Keywords

1 Introduction

The need to express emotional context to text message or to give emotional feedback, lead to the spread of emojis (i.e., image-based emoticons) and memes in web-based social interactions. While emoticons were initially codified by standard sequences of characters, the large variety of pictograms available on different platforms and devices, allow denoting a wide range of emotional nuances. Emotion recognition of image-based emoticons for context interpretation became, thus, a novel task for web-based semantics. For instance, in social networks, social media websites and applications, as well as in video-calling tools (e.g., Zoom, Webex, Teams, Meet) image-based emotional pictograms (e.g., emojis, GIFS, memes) are integrated to be used to communicate messages in an emotional context or to send emotional feedback, usually called reaction. If humans convey their messages by using different facial expressions, in textual communication over different social media platforms, people like to add emotional clues through emojis to convey the emotional meaning when the face visual is not available or limited, and to add reactions as feedback to live video communication (e.g., live streaming, video calls). Images are among the most immediate clues to arouse emotional communication and empathy through media.

Most studies conducted regarding emotion recognition, based on real facial expressions, and speech, use a limited set of emotions. The most used and simple for a universal emotion recognition without cultural or geographical biases is the Ekman model of emotions with its six basic emotions categories (i.e., fear, anger, joy, sadness, disgust, and surprise) [8]. Classification of real facial images [9] has been done with high precision into the six basic emotion of the Ekman categorization, based on micro-expressions [10,11,12]. Also, the semantic analysis of textual messages in social networks is well studied, using term semantics or textual emoticons. To the best of our knowledge, there is no automatic system focused on the recognition of emotions from emojis pictograms, which hype of use is still recent.

We study and compare the application to pictogram emojis of emotional classification by traditional supervised machine learning techniques and deep learning approaches. From traditional machine learning techniques, we leverage k-nearest neighbors (K-NN) [1], Support Vector Machine (SVM) [2], Decision Tree [3] and Linear Discriminant Analysis (LDA) [4] classifiers. In deep learning approaches, to solve the problem of the extremely high number of samples required for training we have used transfer learning techniques based on pre-trained classification models for AlexNet [5, 18], GoogleNet [14] and InceptionV3 [6]. Experimental results indicate that deep-learning classifiers with transfer learning perform better compared to traditional machine learning classifiers on a limited number of samples and balanced classes. The rest of the paper is organized as follows. Section 2 reports the research methodology and data set used for conducting this study. Section 3 describes deep learning models, traditional supervised classifiers, and feature descriptors used in this study. Section 4 presents the experimental results followed by the discussion. Finally, Sect. 5 concludes this study and outlines some future directions.

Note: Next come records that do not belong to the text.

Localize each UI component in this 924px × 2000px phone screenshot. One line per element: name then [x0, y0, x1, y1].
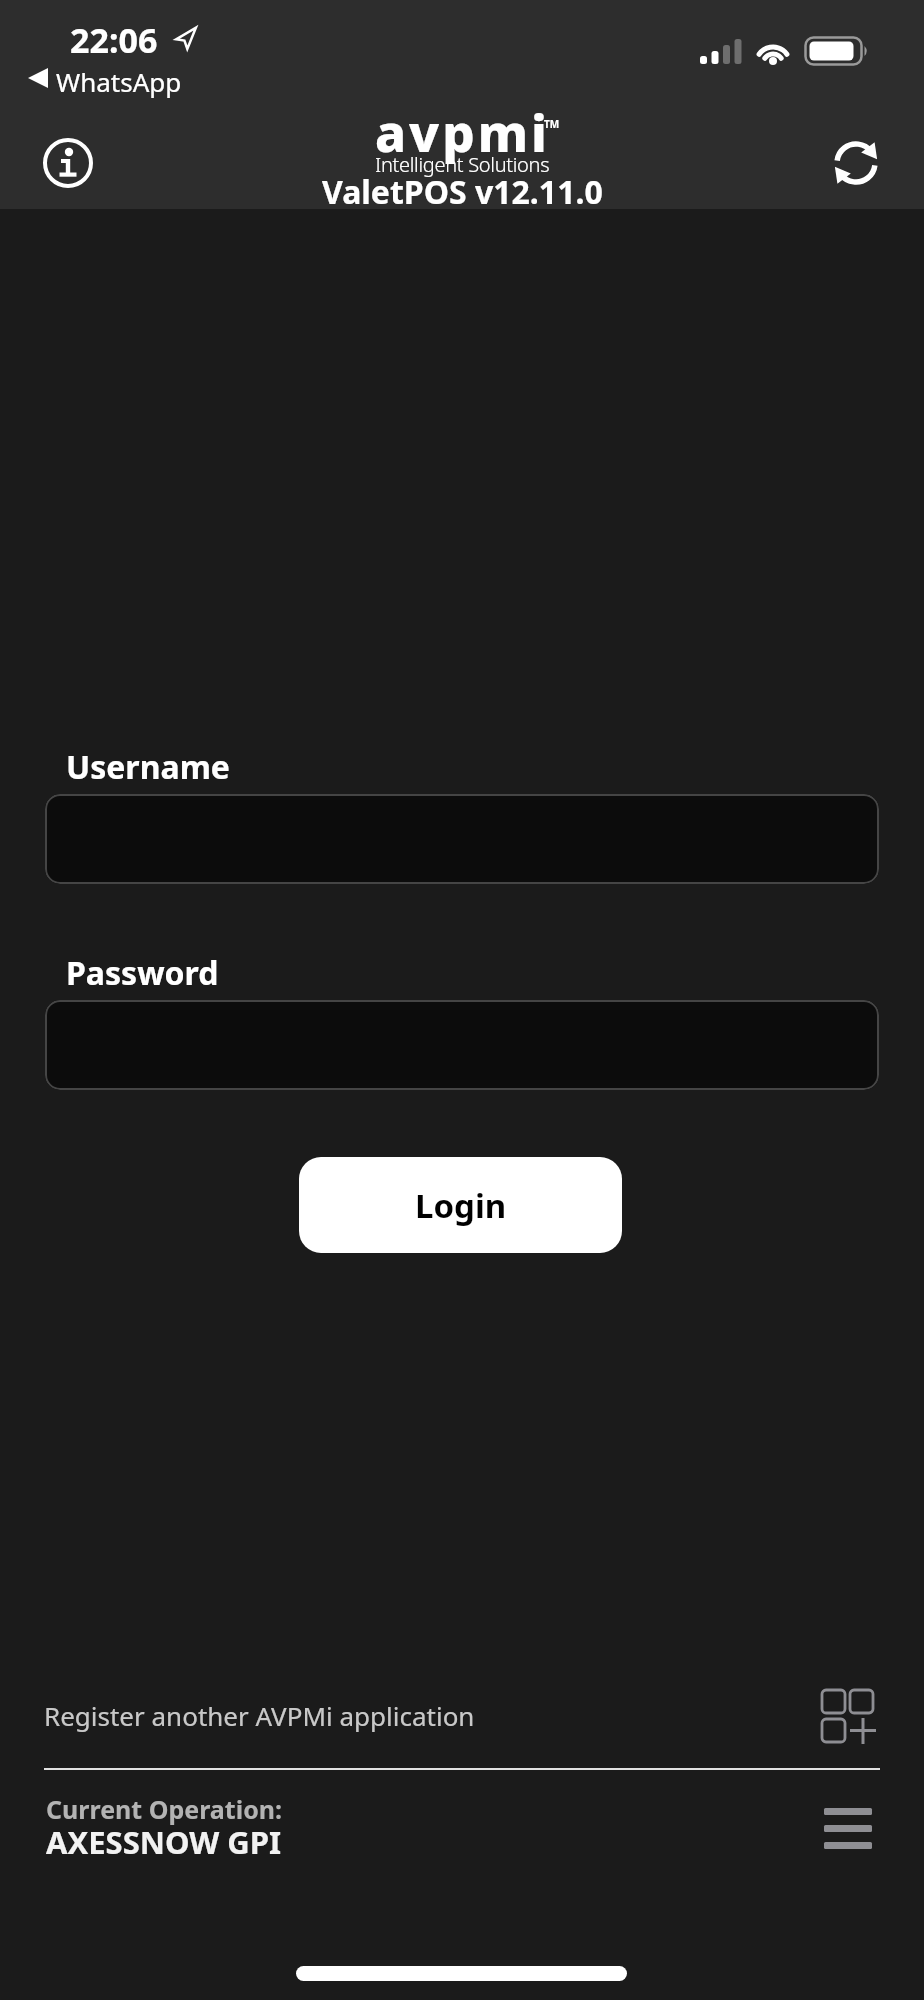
button[interactable]	[45, 1000, 879, 1090]
staticText: TM	[544, 117, 560, 131]
button[interactable]	[826, 133, 886, 193]
staticText: Username	[66, 745, 230, 789]
button[interactable]	[45, 794, 879, 884]
staticText: avpmi	[375, 97, 550, 166]
staticText: ValetPOS v12.11.0	[322, 170, 603, 214]
staticText: Intelligent Solutions	[375, 151, 550, 178]
staticText: Current Operation:	[46, 1792, 283, 1826]
button[interactable]	[814, 1682, 880, 1748]
staticText: Password	[66, 951, 219, 995]
staticText: Login	[415, 1183, 507, 1228]
staticText: AXESSNOW GPI	[46, 1821, 281, 1863]
button[interactable]	[816, 1796, 880, 1860]
button[interactable]: Register another AVPMi application	[30, 1680, 670, 1750]
staticText: WhatsApp	[56, 64, 182, 99]
staticText: Register another AVPMi application	[44, 1698, 475, 1733]
staticText: 22:06	[70, 17, 158, 63]
button[interactable]	[38, 133, 98, 193]
button[interactable]: Login	[299, 1157, 622, 1253]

2 Classification Methodology

In this study, two approaches have been compared for classifying emojis pictograms into the six basic emotional categories of the Ekman model. Pre-trained deep models, i.e., AlexNet, InceptionV3, and GoogleNet, have been used, then applying a fine-tuning (i.e., a re-training) phase using transfer learning, which specializes the training on the six categories of emotions. In addition, traditional machine learning classifiers, i.e., k-Nearest Neighbors (k-NN), Support Vector Machines (SVM), Decision Tree, and Linear Discriminant Analysis (LDA) are also trained on the deep features extracted through the AlexNet and Resnet18 [13, 18] neural networks (NN) [7].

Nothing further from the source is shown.